Re: How to deal with Large Monthly Data set 7GB fo... - Qlik Community

Anonymous · ‎2017-12-04

I'm relatively new to QlikView and have come into a new job where an existing implementation of a Qlikview solution is ingesting 7GB's of Monthly data from a SAS platform with 200+ attributes/columns for self-service reporting. The result has been poor Qlikview query performance and negative end users sentiment towards the QlikView product.

Assuming I cant do anything about reducing the number of measures and dimensions that have to be available for self-service reporting solution; how does one best utilise QlikSence to optimise performance? I can't help but feel the problem lies with the manner in which the solution was implemented more than the tool itself.

Can someone please send me some reference material on how a Qlikview self-service solution should be designed and how to navigate around common pitfalls associated with large data sets required for self-service solutions?

Additional Questions:

1. Can one break up the size of the dataset and send it as parts rather than one giant CSV?

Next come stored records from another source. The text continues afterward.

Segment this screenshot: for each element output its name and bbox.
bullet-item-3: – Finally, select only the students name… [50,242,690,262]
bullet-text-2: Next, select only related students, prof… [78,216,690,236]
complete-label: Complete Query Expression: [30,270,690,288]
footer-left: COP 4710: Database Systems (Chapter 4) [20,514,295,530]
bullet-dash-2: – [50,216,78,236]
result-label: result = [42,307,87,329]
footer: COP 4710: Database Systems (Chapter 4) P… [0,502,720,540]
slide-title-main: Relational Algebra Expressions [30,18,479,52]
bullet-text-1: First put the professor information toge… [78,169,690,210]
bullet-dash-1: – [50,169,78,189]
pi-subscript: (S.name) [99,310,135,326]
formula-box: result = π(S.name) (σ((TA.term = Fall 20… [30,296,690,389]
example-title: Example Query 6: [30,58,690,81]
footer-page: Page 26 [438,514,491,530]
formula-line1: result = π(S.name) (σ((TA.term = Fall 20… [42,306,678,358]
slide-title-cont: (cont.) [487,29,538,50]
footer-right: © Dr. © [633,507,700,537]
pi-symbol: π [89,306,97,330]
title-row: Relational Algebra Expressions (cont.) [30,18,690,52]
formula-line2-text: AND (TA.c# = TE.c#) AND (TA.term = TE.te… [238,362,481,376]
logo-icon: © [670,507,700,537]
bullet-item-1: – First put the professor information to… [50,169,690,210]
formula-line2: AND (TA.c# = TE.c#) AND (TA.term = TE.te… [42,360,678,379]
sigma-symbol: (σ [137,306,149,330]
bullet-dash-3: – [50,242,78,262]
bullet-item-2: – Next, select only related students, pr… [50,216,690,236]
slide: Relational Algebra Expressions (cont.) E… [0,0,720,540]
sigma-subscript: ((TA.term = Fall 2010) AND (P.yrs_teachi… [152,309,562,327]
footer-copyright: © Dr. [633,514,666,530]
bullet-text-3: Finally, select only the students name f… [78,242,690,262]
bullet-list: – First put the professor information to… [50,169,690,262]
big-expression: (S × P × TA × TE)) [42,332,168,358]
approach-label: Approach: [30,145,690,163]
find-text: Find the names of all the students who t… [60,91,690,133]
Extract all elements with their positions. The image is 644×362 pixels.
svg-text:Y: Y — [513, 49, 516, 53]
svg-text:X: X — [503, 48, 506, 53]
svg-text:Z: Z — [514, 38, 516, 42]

2. Can one use ODBC instead of CSV? I'm being told that by the team that delivered the solution that a single CSV was the only way they could load the data and that loading the equivalent dataset via an ODBC was taking 7-8 hours...they've stated that they have used the latest ODBC drivers.

3. Can Qlikviews flat file be broken down to smaller data sets on the Qlikview back-end before being presented to the dashboard that requires only a subset of its data; or does every dashboard in a Self Service solution share a single superset?

4. What additional details would you need to help troubleshoot the cause such a problem? And at what point does one identify the cause of the problem being the infrastructure, not the way the solution was built?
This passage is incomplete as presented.